Wien. Wer hätte vor fünf Jahren gedacht, dass es zum Brexit kommen könnte, Donald Trump Präsident der Vereinigten Staaten oder die Digitalisierung die Spielregeln im Geschäfts- und Privatleben unfassbar schnell verändern wird? Kaum jemand. Sicher ist, dass wir alle unsicher sind, wie sich die Welt in den nächsten Jahren verändern wird.

Unternehmer müssen sich, wollen sie auch künftig erfolgreich sein, mit dem dauernden Wandel befassen. Aber wie reagieren Juristen auf Ungewissheit? Wie kommen sie mit Unsicherheit zurecht? „Juristen und Unternehmer leben – auch wenn sie dauernd miteinander arbeiten und dringend aufeinander angewiesen sind – auf verschiedenen Sternen“, sagt Barbara Dauner-Lieb, Juristin und Professorin an der Uni Köln, vergangene Woche bei ihrem Vortrag an der WU Wien. „Zwar verstehen gute Unternehmensjuristen, wie ein Unternehmen funktioniert.
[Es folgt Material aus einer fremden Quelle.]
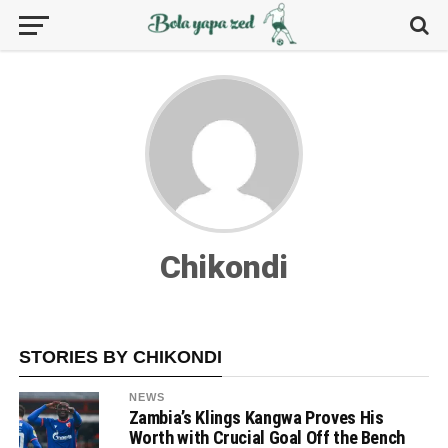
Chikondi
STORIES BY CHIKONDI
NEWS
Zambia’s Klings Kangwa Proves His
Worth with Crucial Goal Off the Bench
Und Unternehmer wissen auch, dass Juristen nicht nur Bremser und Langweiler sind – dennoch: Ungewissheit ist für den Juristen ein sperriges Thema.“ Dauner-Lieb hat dafür auch eine Erklärung: Der allerhöchste Wert für einen Juristen hieße nun einmal Rechtssicherheit. „Die Kunst des Juristen ist es, Sicherheit zu schaffen. Und genau das wird auch von uns erwartet.“

Wie wahr: Der Anwalt, der von seinem Mandanten nach einer juristischen Einschätzung gefragt wird, macht sich mit der Antwort „Na, so genau weiß ich das nicht“ höchst unbeliebt. Dabei wäre das in den meisten Fällen die ehrlichste Antwort. Dauner-Lieb: „Wie ein Gericht wirklich entscheidet, weiß man nie. Wir haben eine hohe Rechtsunsicherheit.“

Jurist glaubt an Gut und Böse

Dabei werde Studierenden schon auf der Uni eingetrichtert, dass es Regeln gibt und es die Juristen seien, die Gut und Böse auseinanderhalten können. „Wenn etwas schief gelaufen ist, glauben wir Juristen immer, wir wüssten, wie es richtig gegangen wäre, hätte man bloß die Regeln eingehalten. Doch diesen Dauer-Bias sollte sich jeder Jurist schleunigst abtrainieren, wenn er mit Unternehmern sinnvoll arbeiten will.“ Doch Dauner-Lieb geht noch viel weiter: Auch in den akademischen Unterricht müsse einfließen, dass man mit bestimmten juristischen Kategorien heute einfach nicht mehr zurechtkommt. Dazu gehörten auch Themen, die Juristen zentral beschäftigen, wie Haftung, Compliance und die Business Judgement Rule.

Die Business Judgement Rule ist in Österreich seit 1. Jänner 2016 gesetzlich verankert. Die aus dem angloamerikanischen Rechtskreis stammende Regel versucht, insbesondere die Haftung von Geschäftsführern einer GmbH und Vorstandsmitgliedern einer AG auf ein vernünftiges Maß einzuschränken. Sie müssen für ihre Entscheidungen nicht haften, sofern sie sich dabei nicht von sachfremden Interessen leiten ließen und nach angemessener Information annehmen konnten, zum Wohle der Gesellschaft zu handeln.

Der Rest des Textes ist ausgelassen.